The data is stored either on a distributed on-premise filesystem, such as Hadoop Distributed Filesystem (HDFS), or a cloud-based system, such as Amazon S3. The data is also stored in NoSQL databases, such as HBase or Cassandra on Hadoop storage.
To move data into a big data ecosystem, there are data integration tools, such as Flume and Sqoop, or web-service interfaces, such as REST and SOAP for Amazon S3.
The term NoSQL is slightly misleading as NoSQL databases do support SQL operations. The term is now popularly defined as Not Only SQL.
Some other characteristics are schema-free, easy replication support, integrated caching, simple API, and eventually consistent/BASE (not ACID).

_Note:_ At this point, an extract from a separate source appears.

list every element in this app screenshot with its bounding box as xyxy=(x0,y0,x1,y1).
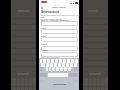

In comparison to relational databases, NoSQL databases have superior performance and are more scalable if you need to handle the following:
Large volumes of structured, semistructured, and unstructured data
Quick iterative requirements involving frequent code changes
High growth business requiring efficient and scale-out architecture
There are mainly four types of NoSQL databases:
Document databases: They pair each key with a document. Documents can be simple or complex data structures and contain key-value pairs, key-array pairs, or even nested documents; examples of these databases are MongoDB and CouchDB.
Key-value databases: They are the simplest of all NoSQL-type databases. Every single item is stored as an attribute name (or key) and corresponding value. Some key-value stores, such as Redis, allow each value to have a data type such as integer, which may be useful. Document databases can also function as a key-value database, but they are more targeted at complex structures; examples of these databases are Riak and Voldemort.
It is a flooded market with at least dozens of NoSQL vendors, each claiming superiority over the others. Most of the databases within their type follow similar architecture and development methodologies and so it is not uncommon that organizations stick to a few of the vendors only.
Effective resource management is a must, especially when there will be multiple applications running, fighting for the computing and data resources. Resource Managers such as YARN and Mesos manage allocation, de-allocation, and efficient utilization of your compute/data resources.
There is also a collection of tools to manage the workflow, provisioning, and distributed coordination; for example, Oozie and Zookeeper.
Data governance is all about taking care of the data, ensuring that the metadata (information about data) is recorded properly and the data is only accessed by authorized people and systems. There is a collection of tools to manage metadata, authentication, authorization, security, privacy settings, and lineage. The tools used are Apache Falcon, HCatalog, Sentry, and Kerberos.
Batch computing is an efficient way to process large data volumes, as the data is collected over a period of time and then processed. The MapReduce, Pig, and Hive scripts are used for batch processing.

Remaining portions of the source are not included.